An amazing article from a classically trained artist who is predicting the collapse of the "contemporary" art bubble. He uses some interesting statistics, one in particular where there is five times as many galleries displaying art made in the past 60 years as there are galleries displaying art in the past 4,000.
Anyway, I am not art collector, but my general rule of thumb is, "If I can do it, then it isn't art." And sadly, that's most art today.
9 comments:
But Cap, you just don't understand.
I pissed off an art student one day when he was putting me down for not knowing a bunch of 'famous' contemporary artists' names.
I said "just because no one understands you doesn't make you an artist, more of a teenage girl".
He didn't like that.
A lot of old art is religious art and not particularly interesting.
Yes but that art was painted on huge canvases in a detail I only see in Asian realistic painters. So even though I don't like it, I find Michelangelo still more impressive and the better artist than the guy who painted a white circle in a black rectangle.
For a good site with lots of great art, and a great explanation of why Realism in classic art is coming back, take a look Art Renewal Center
https://www.artrenewal.org/articles/Philosophy/Why_Realism/why_realism.php
I have to file that video and website under two categories. 1.) TL:DR and 2.) Conspiracy nut job.
That being said he is speaking a kernel of truth about "modern art".

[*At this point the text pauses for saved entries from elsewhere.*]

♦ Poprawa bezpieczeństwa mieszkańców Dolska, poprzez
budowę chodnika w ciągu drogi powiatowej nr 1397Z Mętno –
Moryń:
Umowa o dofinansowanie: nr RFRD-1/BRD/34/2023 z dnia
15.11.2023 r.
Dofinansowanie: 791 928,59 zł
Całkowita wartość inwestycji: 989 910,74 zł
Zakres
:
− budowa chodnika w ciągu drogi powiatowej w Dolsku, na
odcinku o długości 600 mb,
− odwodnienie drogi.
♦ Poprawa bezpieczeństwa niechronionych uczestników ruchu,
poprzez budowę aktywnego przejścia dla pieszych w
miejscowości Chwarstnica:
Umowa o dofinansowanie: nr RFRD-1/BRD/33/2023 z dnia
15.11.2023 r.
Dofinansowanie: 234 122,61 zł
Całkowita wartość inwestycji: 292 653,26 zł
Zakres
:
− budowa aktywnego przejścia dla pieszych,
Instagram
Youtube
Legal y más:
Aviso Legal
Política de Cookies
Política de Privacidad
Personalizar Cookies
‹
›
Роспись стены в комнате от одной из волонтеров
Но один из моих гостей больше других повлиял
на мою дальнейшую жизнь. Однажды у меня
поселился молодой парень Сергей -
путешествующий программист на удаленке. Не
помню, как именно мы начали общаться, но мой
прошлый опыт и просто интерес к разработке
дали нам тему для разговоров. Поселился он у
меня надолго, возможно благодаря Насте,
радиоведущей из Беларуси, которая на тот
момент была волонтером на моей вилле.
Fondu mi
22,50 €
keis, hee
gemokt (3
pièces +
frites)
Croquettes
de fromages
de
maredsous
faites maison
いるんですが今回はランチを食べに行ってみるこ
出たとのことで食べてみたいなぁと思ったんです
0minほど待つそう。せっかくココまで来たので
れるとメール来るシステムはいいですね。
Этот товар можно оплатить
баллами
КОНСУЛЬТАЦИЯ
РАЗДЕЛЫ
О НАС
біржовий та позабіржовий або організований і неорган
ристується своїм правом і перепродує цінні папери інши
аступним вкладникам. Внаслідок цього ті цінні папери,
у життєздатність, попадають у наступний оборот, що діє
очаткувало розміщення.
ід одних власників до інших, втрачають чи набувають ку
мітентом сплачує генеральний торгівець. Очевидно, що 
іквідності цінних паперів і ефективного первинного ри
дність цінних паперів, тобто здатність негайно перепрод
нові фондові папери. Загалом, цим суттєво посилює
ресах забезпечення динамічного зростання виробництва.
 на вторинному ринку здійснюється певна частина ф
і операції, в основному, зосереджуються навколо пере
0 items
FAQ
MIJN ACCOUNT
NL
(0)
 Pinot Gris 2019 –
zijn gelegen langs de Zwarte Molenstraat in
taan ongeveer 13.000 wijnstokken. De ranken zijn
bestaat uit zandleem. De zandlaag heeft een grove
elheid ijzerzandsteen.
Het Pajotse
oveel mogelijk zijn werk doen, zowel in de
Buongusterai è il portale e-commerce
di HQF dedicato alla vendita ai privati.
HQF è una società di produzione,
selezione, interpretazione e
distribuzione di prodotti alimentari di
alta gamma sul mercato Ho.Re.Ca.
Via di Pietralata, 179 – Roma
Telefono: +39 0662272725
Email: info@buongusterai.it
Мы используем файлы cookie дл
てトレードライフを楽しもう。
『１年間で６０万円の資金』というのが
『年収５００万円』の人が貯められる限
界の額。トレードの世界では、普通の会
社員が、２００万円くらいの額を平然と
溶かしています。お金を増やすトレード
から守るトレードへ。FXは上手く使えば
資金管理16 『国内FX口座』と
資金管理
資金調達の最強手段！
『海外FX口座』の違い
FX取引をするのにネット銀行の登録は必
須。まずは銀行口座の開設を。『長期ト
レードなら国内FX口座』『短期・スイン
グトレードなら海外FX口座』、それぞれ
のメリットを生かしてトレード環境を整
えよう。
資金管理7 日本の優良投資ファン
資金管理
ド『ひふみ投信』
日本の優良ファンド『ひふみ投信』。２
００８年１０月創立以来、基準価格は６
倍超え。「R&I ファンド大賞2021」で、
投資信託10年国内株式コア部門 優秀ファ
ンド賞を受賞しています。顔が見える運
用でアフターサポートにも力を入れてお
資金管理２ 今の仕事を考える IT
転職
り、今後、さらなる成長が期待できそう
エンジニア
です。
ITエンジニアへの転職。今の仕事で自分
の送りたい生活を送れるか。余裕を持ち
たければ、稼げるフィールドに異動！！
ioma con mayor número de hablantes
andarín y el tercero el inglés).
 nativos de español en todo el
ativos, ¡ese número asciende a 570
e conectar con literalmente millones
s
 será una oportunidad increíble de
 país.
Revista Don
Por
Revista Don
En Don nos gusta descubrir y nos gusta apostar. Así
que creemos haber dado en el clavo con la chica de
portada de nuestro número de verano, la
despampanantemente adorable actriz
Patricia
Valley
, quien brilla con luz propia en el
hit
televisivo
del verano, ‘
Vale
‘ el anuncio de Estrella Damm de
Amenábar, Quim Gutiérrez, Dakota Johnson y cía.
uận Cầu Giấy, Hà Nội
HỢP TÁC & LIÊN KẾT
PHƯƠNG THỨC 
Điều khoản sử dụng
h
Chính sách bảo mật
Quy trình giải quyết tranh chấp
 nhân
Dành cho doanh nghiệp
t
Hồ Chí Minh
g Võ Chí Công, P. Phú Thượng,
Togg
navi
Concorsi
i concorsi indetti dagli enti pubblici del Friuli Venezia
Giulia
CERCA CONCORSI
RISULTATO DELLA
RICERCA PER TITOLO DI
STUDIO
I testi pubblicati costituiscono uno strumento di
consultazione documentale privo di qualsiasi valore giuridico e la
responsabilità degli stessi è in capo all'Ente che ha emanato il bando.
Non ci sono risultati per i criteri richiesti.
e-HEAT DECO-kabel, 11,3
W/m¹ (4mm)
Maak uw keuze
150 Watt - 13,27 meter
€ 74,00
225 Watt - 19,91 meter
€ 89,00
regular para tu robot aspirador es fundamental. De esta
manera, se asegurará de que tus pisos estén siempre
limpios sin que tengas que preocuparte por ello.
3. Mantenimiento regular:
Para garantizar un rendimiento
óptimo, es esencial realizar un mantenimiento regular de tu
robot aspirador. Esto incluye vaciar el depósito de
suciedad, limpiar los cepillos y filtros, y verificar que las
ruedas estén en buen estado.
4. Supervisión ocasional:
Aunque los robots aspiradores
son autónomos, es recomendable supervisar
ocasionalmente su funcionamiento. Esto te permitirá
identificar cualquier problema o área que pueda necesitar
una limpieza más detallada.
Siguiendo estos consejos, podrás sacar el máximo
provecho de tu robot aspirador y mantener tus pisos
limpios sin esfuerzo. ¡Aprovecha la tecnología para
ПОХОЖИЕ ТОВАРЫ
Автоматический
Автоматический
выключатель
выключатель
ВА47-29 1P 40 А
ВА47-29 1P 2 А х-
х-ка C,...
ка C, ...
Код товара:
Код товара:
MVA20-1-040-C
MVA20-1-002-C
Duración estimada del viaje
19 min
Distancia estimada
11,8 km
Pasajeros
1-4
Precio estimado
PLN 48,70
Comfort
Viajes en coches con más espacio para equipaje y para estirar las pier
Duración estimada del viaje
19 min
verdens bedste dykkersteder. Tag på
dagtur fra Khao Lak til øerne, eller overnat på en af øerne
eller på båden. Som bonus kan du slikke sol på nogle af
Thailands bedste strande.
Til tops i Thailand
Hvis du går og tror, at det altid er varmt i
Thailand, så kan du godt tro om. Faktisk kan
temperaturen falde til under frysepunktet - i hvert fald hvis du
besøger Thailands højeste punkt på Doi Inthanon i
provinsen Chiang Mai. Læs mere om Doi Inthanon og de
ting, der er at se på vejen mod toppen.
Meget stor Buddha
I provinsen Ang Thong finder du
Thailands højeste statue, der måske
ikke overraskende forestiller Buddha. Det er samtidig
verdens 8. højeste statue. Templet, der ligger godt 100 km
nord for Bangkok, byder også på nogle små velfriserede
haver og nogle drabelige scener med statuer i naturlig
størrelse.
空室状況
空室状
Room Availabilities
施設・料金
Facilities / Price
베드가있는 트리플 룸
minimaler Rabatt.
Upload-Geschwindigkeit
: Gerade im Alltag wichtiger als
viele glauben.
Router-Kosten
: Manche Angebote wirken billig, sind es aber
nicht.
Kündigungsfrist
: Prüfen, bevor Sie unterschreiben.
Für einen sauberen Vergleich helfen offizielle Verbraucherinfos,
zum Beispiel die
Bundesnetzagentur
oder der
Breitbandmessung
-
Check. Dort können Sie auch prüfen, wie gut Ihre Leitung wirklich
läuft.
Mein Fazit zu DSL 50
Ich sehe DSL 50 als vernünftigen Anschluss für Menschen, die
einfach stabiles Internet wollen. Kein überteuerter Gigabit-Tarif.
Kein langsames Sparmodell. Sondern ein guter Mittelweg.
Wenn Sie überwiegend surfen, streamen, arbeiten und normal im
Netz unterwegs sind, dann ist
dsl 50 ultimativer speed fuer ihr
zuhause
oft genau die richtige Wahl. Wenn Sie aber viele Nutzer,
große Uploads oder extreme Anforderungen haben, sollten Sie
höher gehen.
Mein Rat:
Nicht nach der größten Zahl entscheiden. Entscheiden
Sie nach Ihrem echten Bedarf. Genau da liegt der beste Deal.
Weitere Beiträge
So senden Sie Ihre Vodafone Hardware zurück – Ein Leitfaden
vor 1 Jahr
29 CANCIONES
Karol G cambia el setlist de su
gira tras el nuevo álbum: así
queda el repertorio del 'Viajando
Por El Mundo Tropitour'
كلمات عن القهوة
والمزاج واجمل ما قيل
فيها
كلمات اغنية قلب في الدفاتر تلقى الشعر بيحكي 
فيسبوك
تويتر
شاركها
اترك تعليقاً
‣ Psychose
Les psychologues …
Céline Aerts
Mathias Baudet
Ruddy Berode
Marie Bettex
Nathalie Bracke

I give this for your viewing pleasure in a 1/4 of the time a perfect summation of the whole world of art and sort of how we got here today by an actual art professor.
http://youtu.be/lNI07egoefc
The most fitting display place for the majority of contemporary "art" is on a refrigerator.
It's weird that the CIA stuff is basically true:
http://www.independent.co.uk/news/world/modern-art-was-cia-weapon-1578808.html
http://capitalismmagazine.com/2013/09/cia-funder-trash-terrorists/
My mercenary heart (lightly charred) suggests a different reaction to the problem that art which I can do is actually salable: Make some and sell it.
That's not much of a prediction. The only reason he gives in support for his prediction is that "all bubbles eventually burst", postulating without offering any substantiation that it is a bubble in the first place.
A bubble, in financial terms, is an inflation of asset values caused by a sudden but unsustainable influx of buyer money, typically reinforced by a large part of the sales going to investors buying it for later resell, rather than to end users. The latter being the main cause for spectacular crashes.
Now, if a large share of all modern art was traded between investors betting on ever-rising prices, that would indeed be the makings of a bubble, but he isn't even making that case.
All his writing comes down eventually to "I hate modern art and I resent how it gets more attention than classical fine art, and I can't imagine how anyone could feel differently, therefore it must be a passing fad". And it might be a passing fad indeed, but even if it is, the following depreciation of modern art prices would not be the bursting of a bubble, just an ordinary price decline following changing demand patterns.